Once we removed the last of the trash from the front of the Community Center we just seemed to keep going and cleaned up the rest of the street. It made an amazing difference. Only one other house on this street has been gutted so far. I don't know if any other houses will be saved or who will be coming back. But their front yards won't look like a landfil when they do.

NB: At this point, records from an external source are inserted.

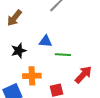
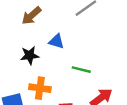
blue triangle: (46, 41) -> (56, 41), moved

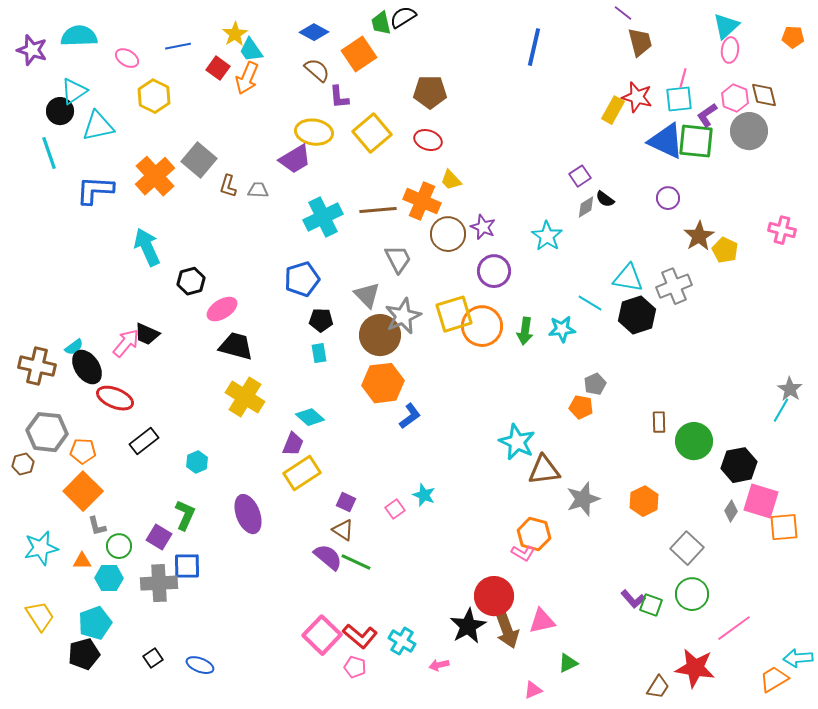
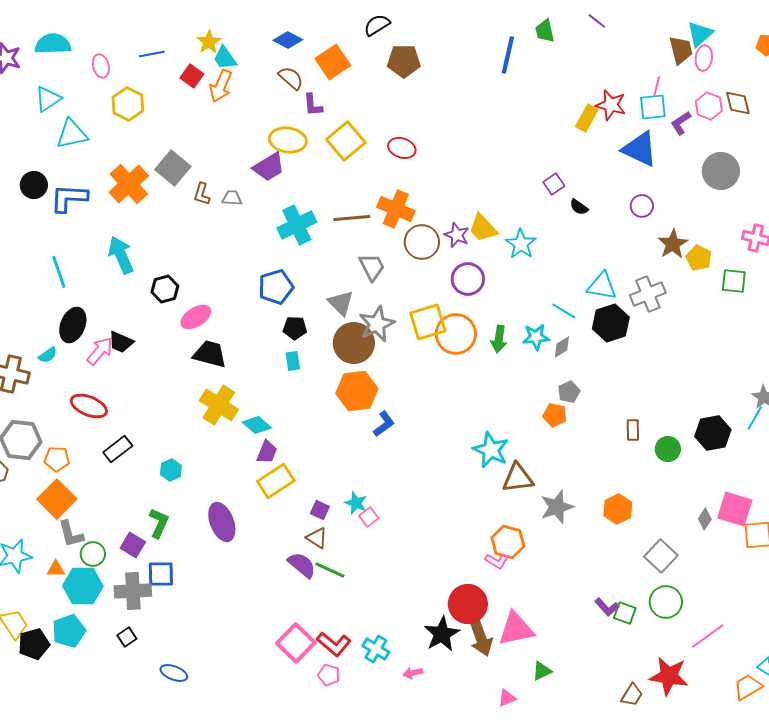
green trapezoid: (381, 23) -> (545, 31), moved
brown trapezoid: (640, 42) -> (681, 50), moved
pink ellipse: (127, 58) -> (101, 66), turned 45
brown pentagon: (430, 92) -> (404, 61), moved
black circle: (60, 111) -> (34, 185), moved
gray circle: (749, 131) -> (721, 171), moved
green square: (696, 141) -> (734, 281), moved, size x0.7
cyan line: (49, 153) -> (59, 272), moved
yellow trapezoid: (451, 180) -> (483, 228), moved, size x1.4
gray diamond: (586, 207) -> (562, 347), moved
black ellipse: (87, 367) -> (73, 325), moved, turned 56
cyan diamond: (310, 417) -> (257, 425), moved
green circle: (694, 441) -> (668, 449), size x0.7
black hexagon: (739, 465) -> (713, 433), moved
cyan star: (424, 495) -> (356, 503), moved
gray L-shape: (97, 526) -> (71, 534), size x1.4
cyan hexagon: (109, 578) -> (83, 586), size x1.4
pink triangle: (542, 621) -> (516, 629), size x1.4
black pentagon: (84, 654) -> (34, 644), moved
black square: (153, 658) -> (127, 637), moved

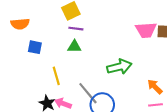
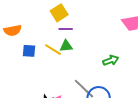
green arrow: (119, 67) -> (111, 60), size x0.7
yellow line: (56, 76) -> (53, 50), moved, turned -36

We changed and cleaned up back at the Convergence Center warehouse (they are BIG on decontamination here) and headed over to the Distribution Center for the big Thanksgiving feast. And it was large. All us volunteers plus a few from other groups, some media and maybe 20 residents of the neighborhood. The street had been closed off and xmas lights hung. There were tables, chairs and a mess of food. At one point things seemed to get tense when a Sherifs department SUV pulled up with its lights on. You could see people pulling out cameras to document anything that might go down, but it turns out he was just escorting a pick up truck from a church volunteer group who was donating even more food to the feast (sweet potatoes and pecan pie I believe). Stranger still the Red Cross stopped by and delivered water. We've seen them twice here in the ninth offering hot meals of dubious nutritional value. "You guys want a hot meal?" they ask over the loudspeaker, but we're usually eating our bagged lunches. This time we offered them a hot meal and WHAT a meal it was. After a few brief words we dug in and it was very good. Deep fried turkey with all imaginable fixins. We stuffed ourselves. Kerule, who helped organize this week long work event sat next to us. She was amazed how well everything came together. The Sheraton Hotel had lent us the tables, the National Guard lent the chairs. The police had made no fuss about closing off the street. I told her my new philosophy.

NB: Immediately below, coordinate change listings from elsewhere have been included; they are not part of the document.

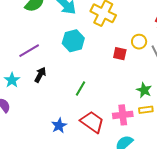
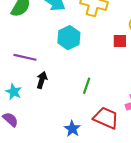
purple line: (29, 51) -> (25, 57), turned 55

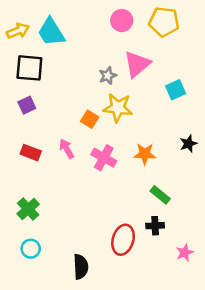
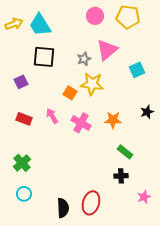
black square: (29, 68) -> (44, 57), moved
red ellipse: (123, 240) -> (91, 203), moved

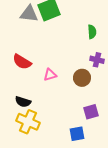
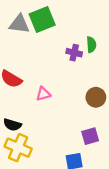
purple cross: (97, 60) -> (74, 53), moved
brown circle: (82, 78) -> (96, 97), moved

"Companies, governments, armies, police forces...whatever, are made up of people. And most people are actually pretty cool or are at least, not total assholes"
"You believe that?"
"With all my heart. And it will help lower your stress level if you look at things that way too."
I have no doubt that she has seen and experienced things far worse than I can imagine. Things that can make you believe that some people and institutions are bad thru and thru. She confided that her own Grandfather had been a grand dragon in the Ku Klux Klan. The Klan had a strong following in her home town. But her father regected the Klan and had coached the first integrated football team in her state and now here she was working with a former Black Panther in the 9th ward. People learn and grow. New Orleans has suffered at the hands of nameless, faceless agencies. It has suffered at the hands of corrupt or criminal individuals. But its statistically impossible for everyone at FEMA, the Red Cross, the State Gov't or City Hall to be a racist, corrupt or an asshole. And the proof was our dinner.
We left New Orleans early and headed back to Biloxi. Vlad let us crash and get our first decent shower in a week. It was a gift from the gods. We need to get a tire fixed before heading home. We picked up a screw somewhere and I don't want to drive home with it. It's amazing we didn't get more flats considering the derbris we've been driving through.
I will post more pics and thoughts when I get home, where it is apparently 12 degrees. Sigh.